Vida de Artista

VALIOMAR ROLIM

Era muito cedo para o filho de seu Waldemar ficar acordado até ao dia raiar. Treze anos era uma idade muito tenra. Só alguém como o pai dele deixava. Era a velha política de não proibir para não incentivar. Mas o moleque, alem da atração pelo aplauso, pelo brilho do palco e pela popularidade com as meninas, ouviu demais a conversa de que havia um garoto que amava os Beatles e Rolling Stones e abraçou o sonho do palco, das luzes, da penumbra e dos bailes.

O diabo era posar que encarava com despreocupação quando via um filho, quase nem adolescente ainda, sair pela noite para animar bailes que tanto podiam acontecer nos clubes locais, como nos de outras cidades, e até de outros estados.

Nunca, na sacrossanta inocência dos pais, poderia imaginar o que poderia acontecer nos palcos em que o garoto freqüentava. Sabia sim, que seu penúltimo filho tocava contrabaixo num conjunto de yê yê yê e isso era mais que suficiente para o deixar muito preocupado.

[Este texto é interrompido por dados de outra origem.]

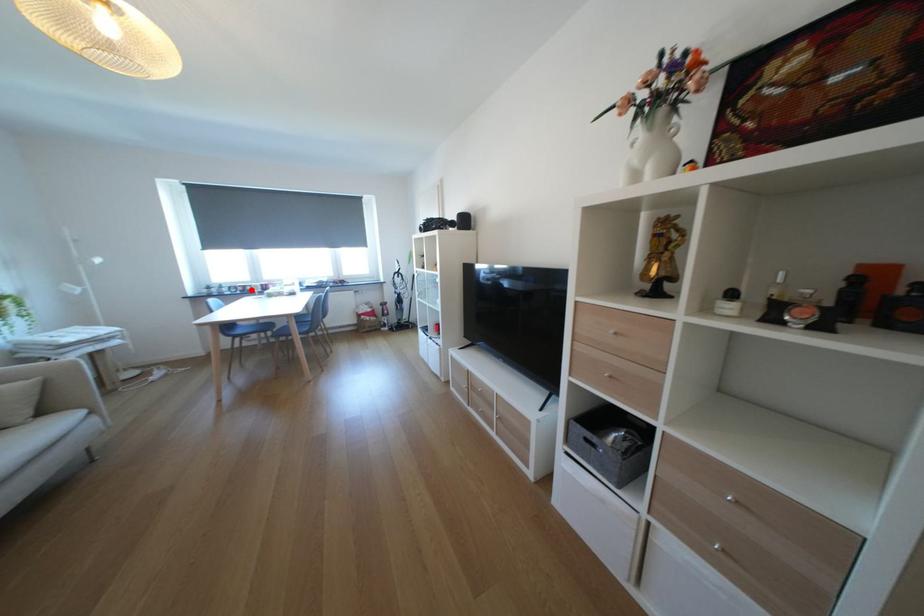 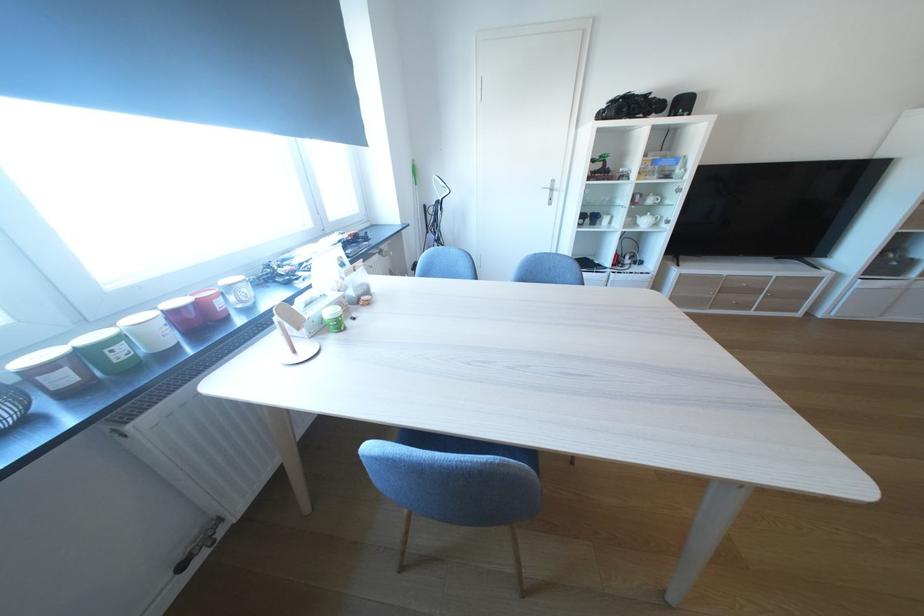 The point at the highlighted location is marked in the first image. Where is the corresponding point in the second image?

(75, 379) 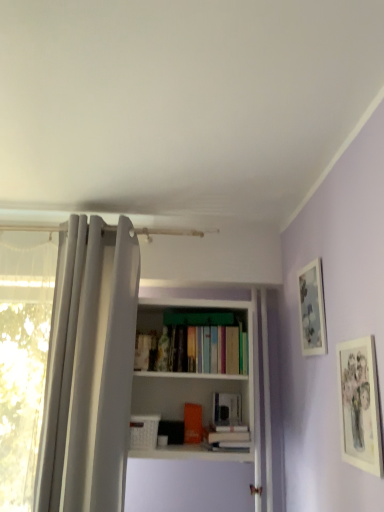 Question: Which direction should I rotate to look at hardcover book at center, marked as the 2th book in a left-to-right arrangement, — up or down?

Choices:
 (A) down
 (B) up

Answer: (A)

Question: Which direction should I rotate to face orange matte bookshelf at center, the 2th book positioned from the right, — up or down?

Choices:
 (A) down
 (B) up

Answer: (A)

Question: Is white fabric shower curtain at left completely or partially outside of matte paper picture frame at right, which is counted as the second picture frame, starting from the back?

Choices:
 (A) yes
 (B) no

Answer: (A)

Question: Does white fabric shower curtain at left turn towards matte paper picture frame at right, which is counted as the second picture frame, starting from the back?

Choices:
 (A) yes
 (B) no

Answer: (B)

Question: Is matte paper picture frame at right, the first picture frame viewed from the front, at the back of white fabric shower curtain at left?

Choices:
 (A) no
 (B) yes

Answer: (A)

Question: Can you confirm if white fabric shower curtain at left is taller than matte paper picture frame at right, which is counted as the second picture frame, starting from the back?

Choices:
 (A) no
 (B) yes

Answer: (B)

Question: Is matte paper picture frame at right, the first picture frame viewed from the front, a part of white fabric shower curtain at left?

Choices:
 (A) yes
 (B) no

Answer: (B)

Question: From the image's perspective, is white fabric shower curtain at left on matte paper picture frame at right, the first picture frame viewed from the front?

Choices:
 (A) no
 (B) yes

Answer: (B)

Question: Is matte paper picture frame at right, the first picture frame viewed from the front, oriented away from orange matte bookshelf at center, which is counted as the 1th book, starting from the left?

Choices:
 (A) yes
 (B) no

Answer: (B)

Question: From a real-world perspective, is matte paper picture frame at right, which is counted as the second picture frame, starting from the back, physically below orange matte bookshelf at center, which is counted as the 1th book, starting from the left?

Choices:
 (A) no
 (B) yes

Answer: (A)

Question: Is matte paper picture frame at right, the first picture frame viewed from the front, not inside orange matte bookshelf at center, the 2th book positioned from the right?

Choices:
 (A) no
 (B) yes

Answer: (B)

Question: From the image's perspective, is matte paper picture frame at right, the first picture frame viewed from the front, located beneath orange matte bookshelf at center, which is counted as the 1th book, starting from the left?

Choices:
 (A) no
 (B) yes

Answer: (A)

Question: From a real-world perspective, is matte paper picture frame at right, which is counted as the second picture frame, starting from the back, over orange matte bookshelf at center, the 2th book positioned from the right?

Choices:
 (A) yes
 (B) no

Answer: (A)

Question: Would you say matte paper picture frame at right, which is counted as the second picture frame, starting from the back, contains orange matte bookshelf at center, which is counted as the 1th book, starting from the left?

Choices:
 (A) no
 (B) yes

Answer: (A)

Question: Is hardcover book at center, marked as the 2th book in a left-to-right arrangement, taller than matte silver picture frame at upper right, which is the first picture frame from back to front?

Choices:
 (A) yes
 (B) no

Answer: (B) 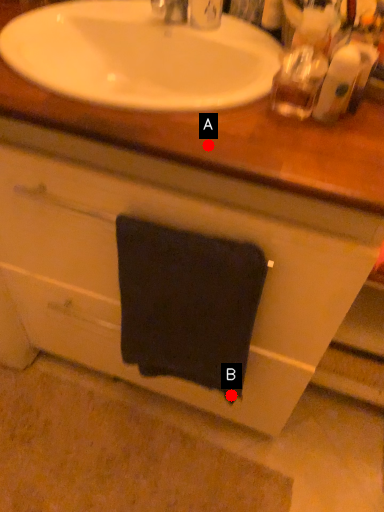 Question: Two points are circled on the image, labeled by A and B beside each circle. Which of the following is the closest to the observer?

Choices:
 (A) A is closer
 (B) B is closer

Answer: (A) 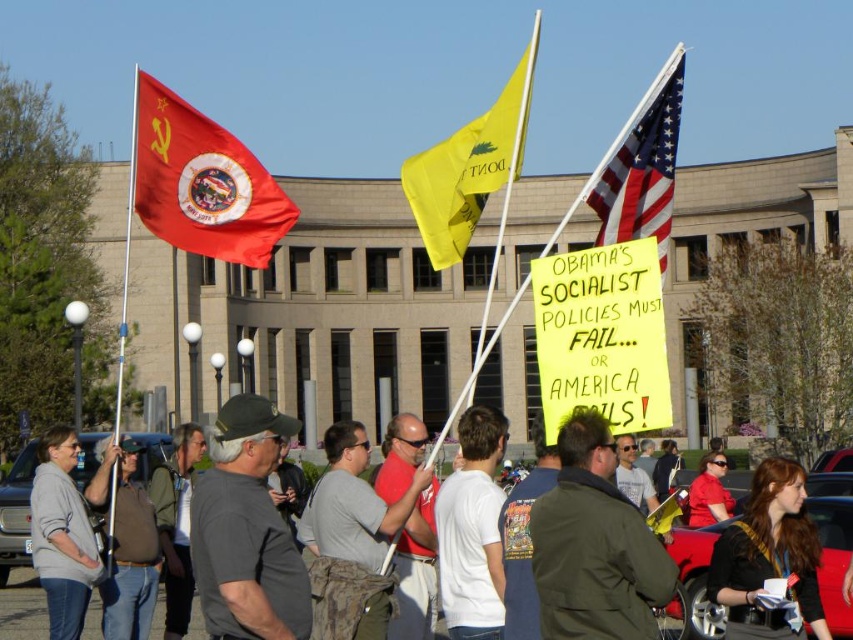 Based on the photo, which of these two, dark brown leather jacket at lower right or yellow fabric flag at center, stands shorter?

dark brown leather jacket at lower right is shorter.

The height and width of the screenshot is (640, 853). Describe the element at coordinates (769, 560) in the screenshot. I see `dark brown leather jacket at lower right` at that location.

Where is `dark brown leather jacket at lower right`? This screenshot has height=640, width=853. dark brown leather jacket at lower right is located at coordinates tap(769, 560).

Does red fabric flag at upper left appear on the left side of american flag at center?

Yes, red fabric flag at upper left is to the left of american flag at center.

Who is more distant from viewer, [136,77] or [599,214]?

Positioned behind is point [136,77].

At what (x,y) coordinates should I click in order to perform the action: click on red fabric flag at upper left. Please return your answer as a coordinate pair (x, y). The height and width of the screenshot is (640, 853). Looking at the image, I should click on (201, 182).

Between red fabric flag at upper left and dark brown leather jacket at lower right, which one has more height?

red fabric flag at upper left

Who is more forward, (247, 188) or (813, 531)?

Point (813, 531) is more forward.

Identify the location of red fabric flag at upper left. The height and width of the screenshot is (640, 853). (201, 182).

Where is `red fabric flag at upper left`? This screenshot has height=640, width=853. red fabric flag at upper left is located at coordinates (201, 182). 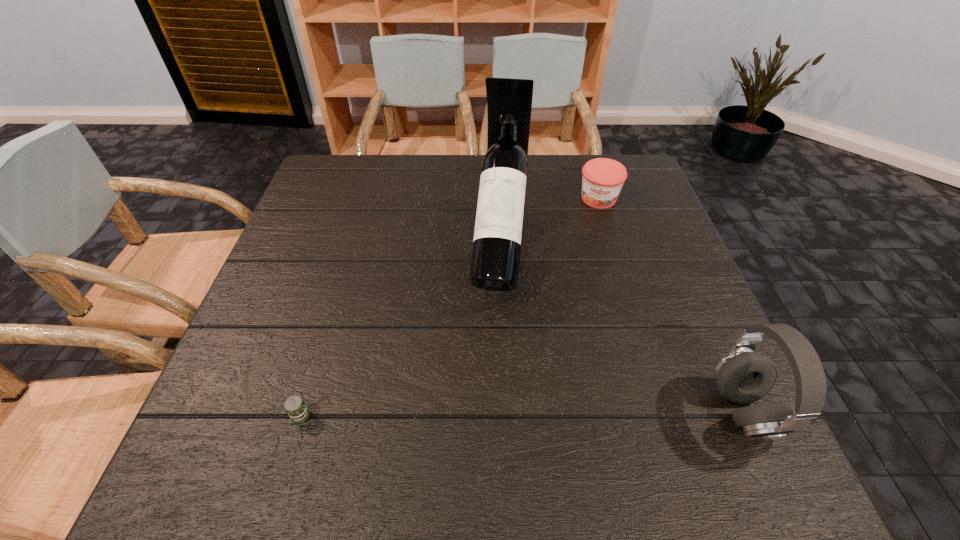 You are a GUI agent. You are given a task and a screenshot of the screen. Output one action in this format:
    pyautogui.click(x=<x>, y=<y>)
    Task: Click on the leftmost object
    Image resolution: width=960 pixels, height=540 pixels.
    Given the screenshot: What is the action you would take?
    pyautogui.click(x=295, y=407)

The image size is (960, 540). I want to click on beer can, so click(x=295, y=407).

The width and height of the screenshot is (960, 540). Identify the location of the third shortest object. (743, 376).

Image resolution: width=960 pixels, height=540 pixels. Identify the location of the rightmost object. (743, 376).

Find the location of a particular element. the third object from left to right is located at coordinates (602, 180).

Identify the location of the second shortest object. The height and width of the screenshot is (540, 960). (602, 180).

At what (x,y) coordinates should I click in order to perform the action: click on the tallest object. Please return your answer as a coordinate pair (x, y). The width and height of the screenshot is (960, 540). Looking at the image, I should click on (495, 262).

This screenshot has width=960, height=540. I want to click on wine bottle, so click(495, 262).

This screenshot has width=960, height=540. Identify the location of free space located on the back of the beer can. (348, 261).

The height and width of the screenshot is (540, 960). In order to click on free spot located 0.090m on the front label of the second object from right to left in this screenshot , I will do `click(594, 232)`.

Época em que a moda era ser diferente e contestador, que pai não pensava num filho, quase o caçula, a misturar-se com aqueles músicos egressos de cabaré? Isso sem falar dos amigos, com as cabeças cheias das mesmas e tolas idéias, que configuravam-se unicamente no que ele classificava de porra loucas.

Enlouqueceria se sonhasse que seu moleque, no baile em que estreara, havia se submetido a uma revista policial e, pelo fato de ter só treze anos, escapara de uma grande surra. Pior sorte teve o decano da banda, o velho Seu Dedé, que submeteu-se a uma coça, um tapa a cada vez em que, por ser gago, não conseguia completar a frase e dizer que era músico. Tudo isso por não portar uma arma para satisfazer à ganância da polícia do Ceará que, na vontade de ganhar algum, tratara os músicos como bandidos.

Waldemar, mesmo com toda preocupação que poderia ter, daria uma grande e sonora risada se seu Dedé, o colega mais velho dos garotos, lhe contasse que apanhara da polícia cearense, apanhara muito, mas como valente, pois não dera um único gemido, um único grito. Apanhara calado, como homem, macho como ninguém, sem gemidos ou grunhidos, nada que demonstrasse a enorme dor que sentiu.

O melhor foi aquele grande molhado, entre as pernas das calças de seu Dedé, que chamou a atenção de todos e, por mais que tentasse, por mais que gaguejasse, não conseguiu convencer a ninguém de que aquilo era somente um copo de cerveja, que a oportunista e esculhambada polícia do Ceará teria jogado em suas calças e não uma mijada que o medo inoportuno provocara.